Say Uncle, Says Reagan
For months, if not years, he has fairly itched to come out and say it, and last week he almost did. Asked at a nationally televised news conference if he wanted to "remove the Sandinista government in Nicaragua," President Reagan replied, "Well, remove it in the sense of its present structure," which he described scornfully as "a Communist totalitarian state" and "not a government chosen by the people."

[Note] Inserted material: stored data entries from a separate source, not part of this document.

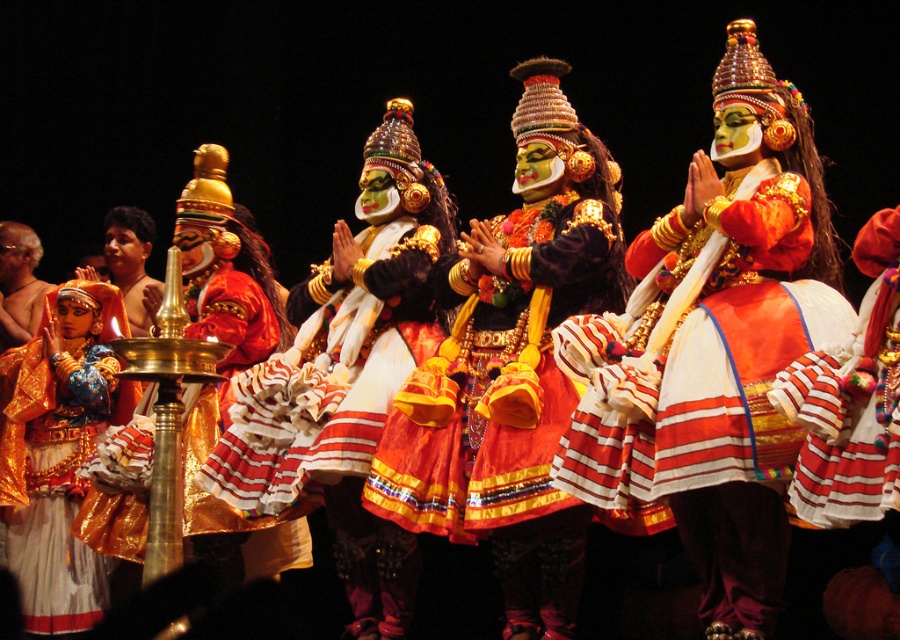 From the picture: You are a photographer setting up for a traditional Indian dance performance. You need to ensure that the shiny gold headdress at center and the matte gold ornament at left are both visible in your shot. Based on their positions and sizes, which object should you prioritize framing closer to the edge of the frame to avoid cropping?

The shiny gold headdress at center might be wider than matte gold ornament at left, so to avoid cropping, prioritize framing the shiny gold headdress at center closer to the edge of the frame since it is wider.

Based on the photo, you are standing in the audience watching the Kathakali performance. The stage is 250 feet away from you. You notice the matte orange fabric at center. Can you reach it by walking straight ahead?

The matte orange fabric at center is 230.09 feet away from the viewer. Since the stage is 250 feet away, you can reach it by walking straight ahead as it is within the stage area.

You are a photographer at the back of the stage during a Kathakali performance. You want to capture a closeup shot of the shiny gold headdress at center without the matte orange fabric at center showing in the background. Is this possible?

The matte orange fabric at center is below the shiny gold headdress at center, so if you position your camera to focus on the headdress and avoid the lower area, you can capture the headdress without the fabric in the background. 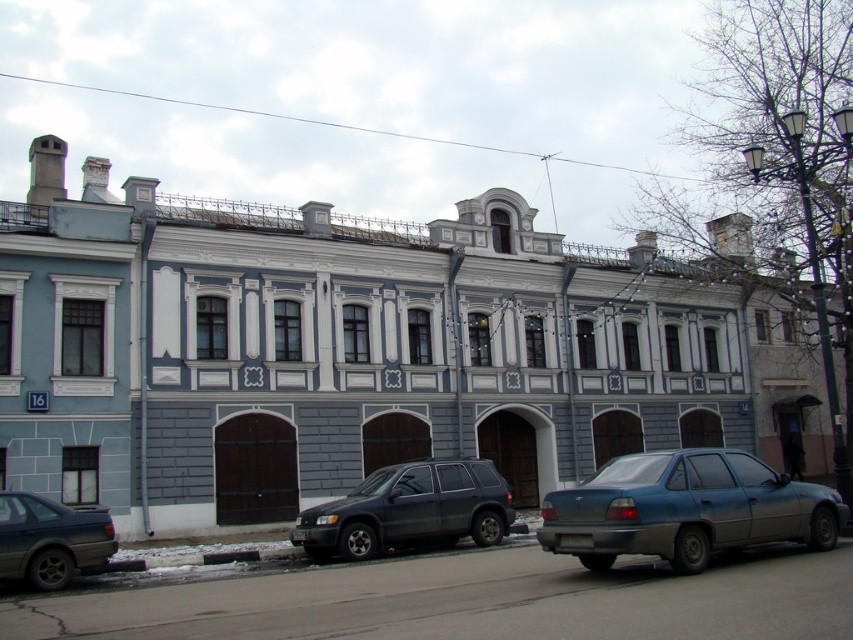 You are a tourist standing in front of the historic buildings and see both the metallic gray sedan at lower right and the matte black sedan at lower left. Which car is positioned lower in the image?

The metallic gray sedan at lower right is positioned lower in the image than the matte black sedan at lower left.

You are a delivery driver who needs to park your truck in the parking lot behind the historic buildings. However, there are already two vehicles present. Can you estimate whether there is enough space between the metallic gray sedan at lower right and the matte dark gray suv at center to fit your truck, which is 7 meters long?

The metallic gray sedan at lower right is positioned over the matte dark gray suv at center. This means the sedan is parked directly in front of or overlapping the SUV, leaving no space between them. Therefore, there is insufficient space to fit a 7 meter long truck between them.

You are a delivery driver who needs to park your truck between the matte dark gray suv at center and the matte black sedan at lower left. Your truck is 10 meters long. Is there enough space between them to park your truck?

The distance between the matte dark gray suv at center and the matte black sedan at lower left is 9.52 meters. Since your truck is 10 meters long, there isn not enough space to park between them. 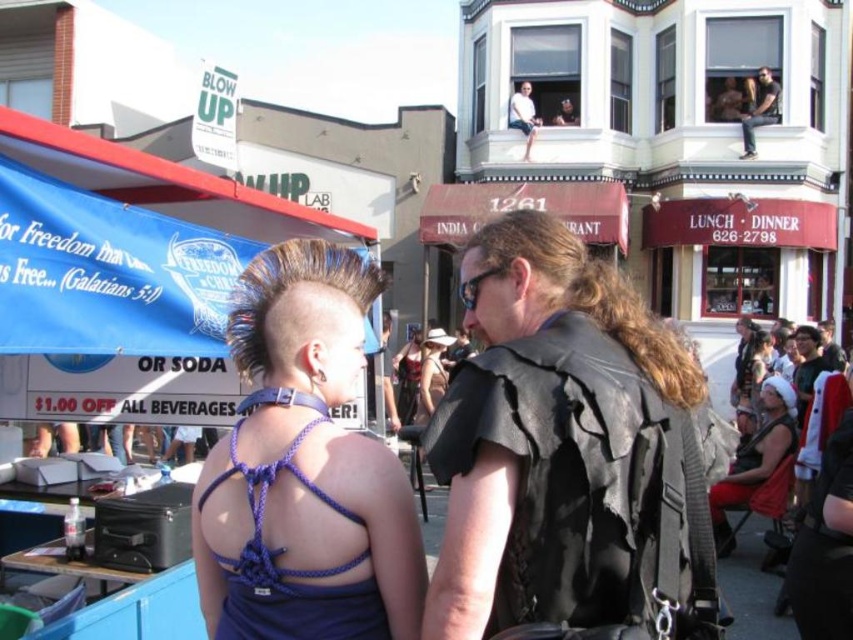 You are standing at the starting point and want to reach the leather vest at center. The path ahead has a 20 meter limit before a barrier. Will you be able to reach it?

The leather vest at center is 21.75 meters away from the viewer. Since the path only allows 20 meters before a barrier, you cannot reach the leather vest at center as it is beyond the allowed distance.

Consider the image. You are a photographer trying to capture the perfect shot of the leather vest at center and the light blue denim shorts at upper center. Based on their positions, which object should you focus on first if you want to include both in your frame without moving the camera?

You should focus on the light blue denim shorts at upper center first because the leather vest at center is to the right of it, so by centering the light blue denim shorts at upper center, you can ensure both objects are within the frame.

You are a photographer trying to capture both the matte black dress at center and the matte black backpack at center in the same frame. Which object should you focus on first if you want to ensure both are in focus without adjusting your camera settings?

The matte black dress at center is thinner than the matte black backpack at center, so focusing on the matte black dress at center first would allow both objects to remain in focus since it is closer to the camera. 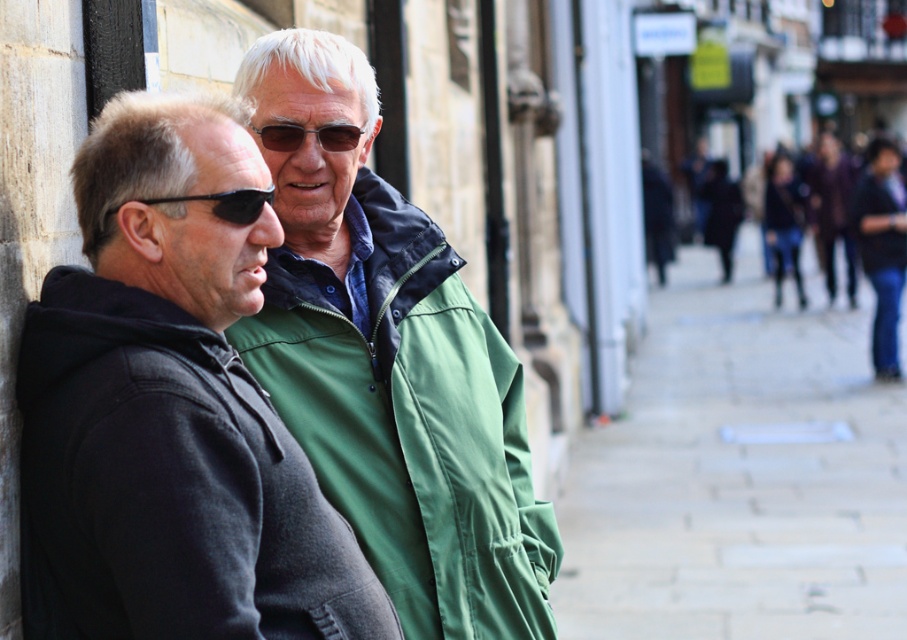 In the scene shown: You are a tailor measuring clothing items in the image. You need to determine which item, the jeans at right or the matte black sunglasses at center, requires a wider measurement for its fabric. Based on the scene, which one should you prioritize?

The jeans at right should be prioritized as its width surpasses that of the matte black sunglasses at center, meaning more fabric is needed for the jeans at right.

In the scene shown: You are a photographer standing in front of the two people in the image. You want to take a picture of both the matte black hoodie at left and the green fabric jacket at center. Which one should you adjust your camera focus on first if you want to ensure both are in focus?

Since the matte black hoodie at left is to the left of the green fabric jacket at center, you should focus on the matte black hoodie at left first as it is closer to the left edge, ensuring both are within the frame and in focus.

You are a photographer trying to capture the green fabric jacket at center and the jeans at right in a single frame. Based on their positions, which object should you focus on first to ensure both are in the frame?

The green fabric jacket at center is positioned under jeans at right, so focusing on the green fabric jacket at center first would ensure both are in the frame. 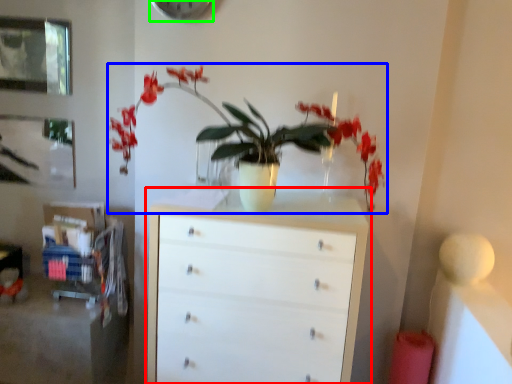 Question: Which object is positioned farthest from chest of drawers (highlighted by a red box)? Select from houseplant (highlighted by a blue box) and clock (highlighted by a green box).

Choices:
 (A) houseplant
 (B) clock

Answer: (B) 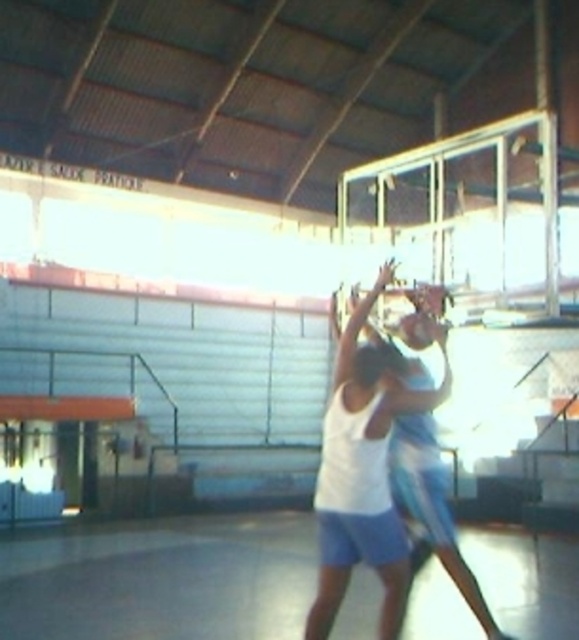 Between smooth concrete floor at center and white matte basketball at center, which one has more height?

white matte basketball at center is taller.

Does point (371, 628) come farther from viewer compared to point (379, 428)?

That is True.

The height and width of the screenshot is (640, 579). I want to click on smooth concrete floor at center, so click(x=160, y=577). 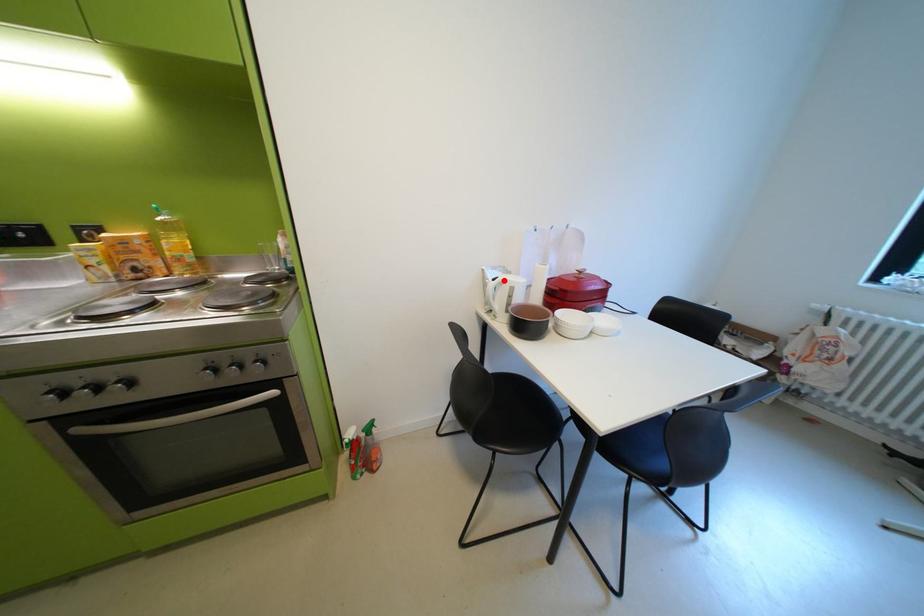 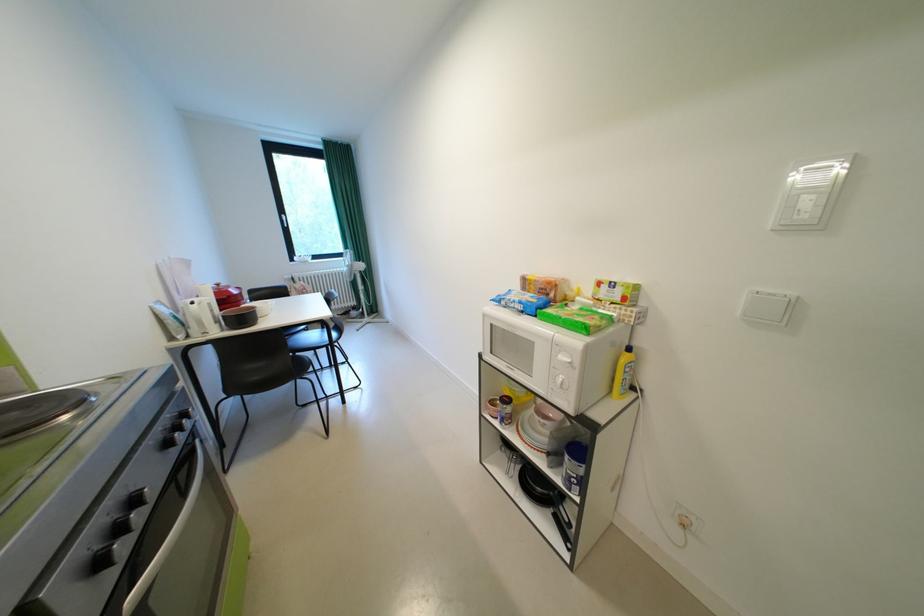 In the second image, find the point that corresponds to the highlighted location in the first image.

(203, 304) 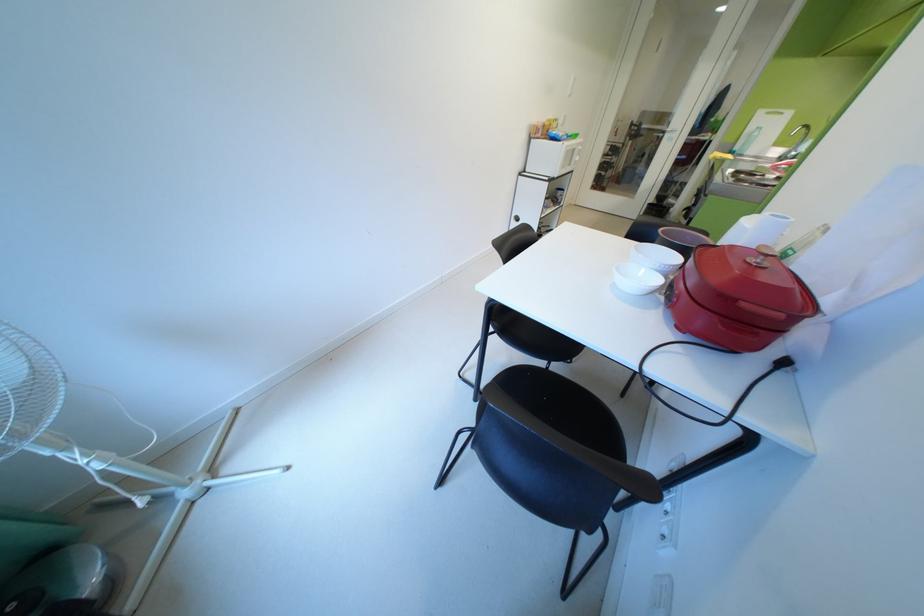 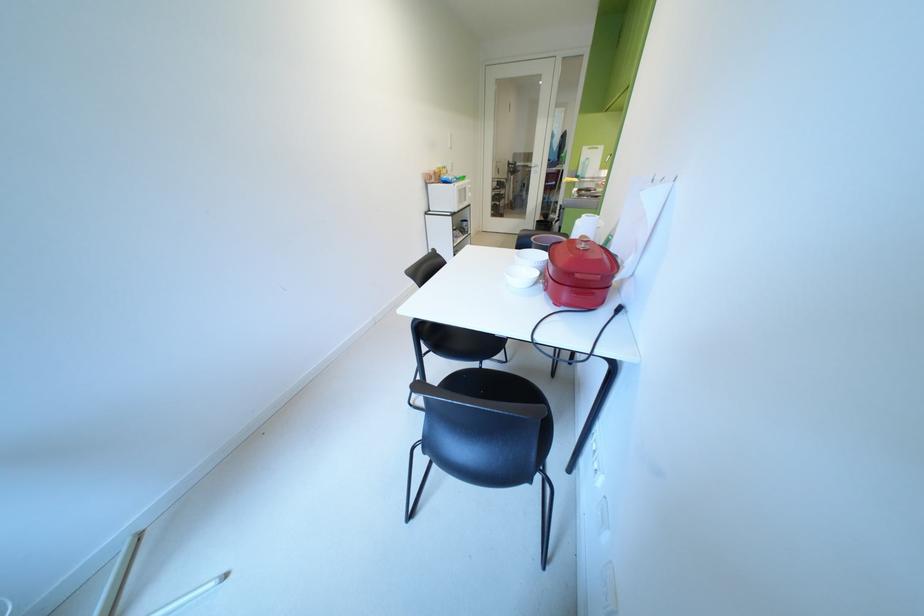 In a continuous first-person perspective shot, in which direction is the camera moving?

The cameraman walked toward right, backward. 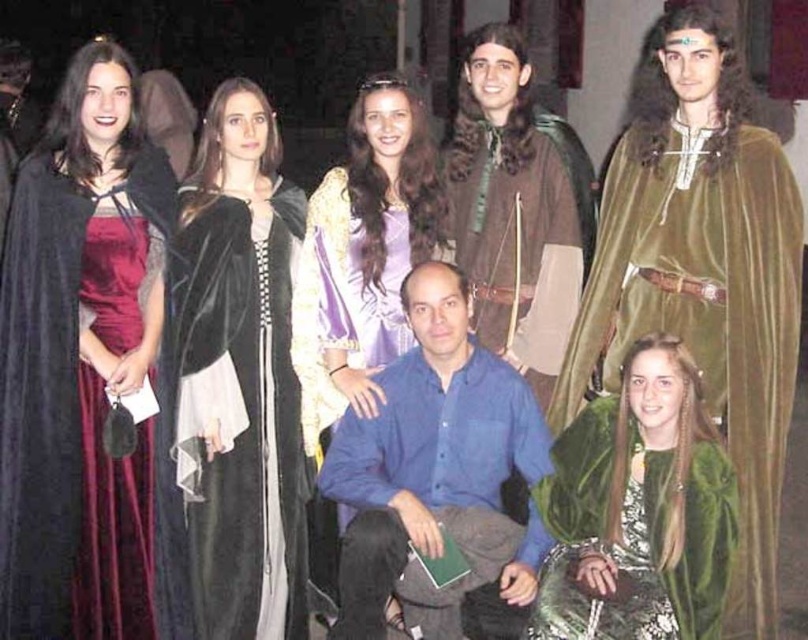 Question: Which point is farther to the camera?

Choices:
 (A) velvet burgundy dress at left
 (B) blue cotton shirt at center
 (C) purple satin dress at upper center

Answer: (C)

Question: Observing the image, what is the correct spatial positioning of velvet maroon dress at left in reference to brown leather jacket at center?

Choices:
 (A) right
 (B) left

Answer: (B)

Question: Does velvet black dress at center appear on the right side of brown leather jacket at center?

Choices:
 (A) no
 (B) yes

Answer: (A)

Question: Which of the following is the farthest from the observer?

Choices:
 (A) blue cotton shirt at center
 (B) green velvet cape at lower right

Answer: (A)

Question: Can you confirm if velvet black dress at center is thinner than purple satin dress at upper center?

Choices:
 (A) yes
 (B) no

Answer: (A)

Question: Which object is positioned closest to the blue cotton shirt at center?

Choices:
 (A) green velvet cape at lower right
 (B) brown leather jacket at center

Answer: (A) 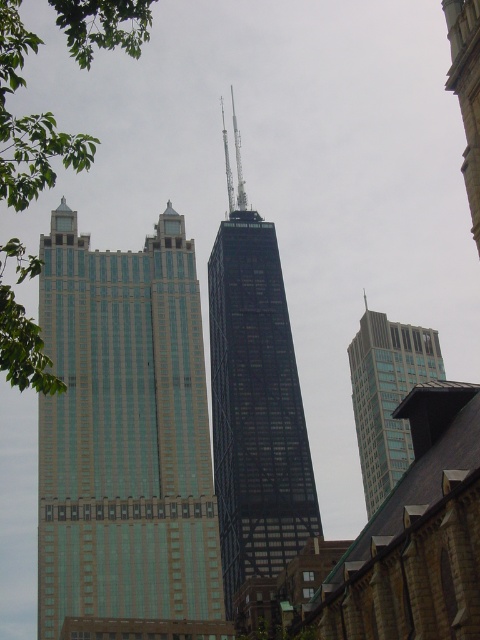 Which of these two, green leafy tree at left or glassy teal skyscraper at right, stands shorter?

Standing shorter between the two is glassy teal skyscraper at right.

Can you confirm if green leafy tree at left is taller than glassy teal skyscraper at right?

Yes, green leafy tree at left is taller than glassy teal skyscraper at right.

Where is `green leafy tree at left`? The height and width of the screenshot is (640, 480). green leafy tree at left is located at coordinates (29, 124).

Where is `glassy teal skyscraper at right`? glassy teal skyscraper at right is located at coordinates (386, 396).

Between point (357, 413) and point (475, 132), which one is positioned in front?

Point (475, 132) is in front.

The image size is (480, 640). I want to click on glassy teal skyscraper at right, so click(x=386, y=396).

Which is more to the right, green leafy tree at left or smooth stone spire at upper right?

smooth stone spire at upper right is more to the right.

Measure the distance between green leafy tree at left and smooth stone spire at upper right.

34.41 meters

Which is in front, point (133, 36) or point (477, 56)?

Point (133, 36)

Find the location of a particular element. The image size is (480, 640). green leafy tree at left is located at coordinates (29, 124). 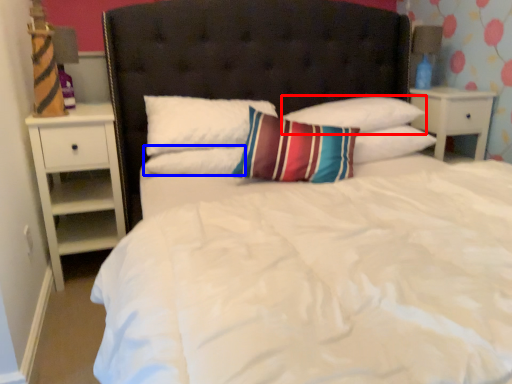 Question: Which object appears farthest to the camera in this image, pillow (highlighted by a red box) or pillow (highlighted by a blue box)?

Choices:
 (A) pillow
 (B) pillow

Answer: (A)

Seeing that Reagan was on the verge of a startling policy pronouncement, the reporters asked four more times whether he wanted to topple the Sandinistas. < But now the President bobbed and weaved, aware of the uproar that such a declaration would cause. The Administration would not seek to overthrow the Sandinistas, he explained, if they agreed to "say Uncle" and put in place a more pluralistic form of government that would include the contra rebels who have been fighting the Marxist-Leninist regime. "You can say we're trying to oust the Sandinistas by what we're saying," he noted opaquely, and returned to his oral bashing of the Nicaraguan regime. "I don't think the Sandinistas have a decent leg to stand on. What they have done is totalitarian; it is brutal, cruel."
Reagan's remarks were part of a concerted effort to pressure Congress into restoring aid to the contras. Congress has specifically barred the use of U.S. funds "for the purpose of overthrowing the government of Nicaragua." Last October the lawmakers voted $14 million for the reb-els, but stipulated that the money not be spent until Congress took a second vote this March.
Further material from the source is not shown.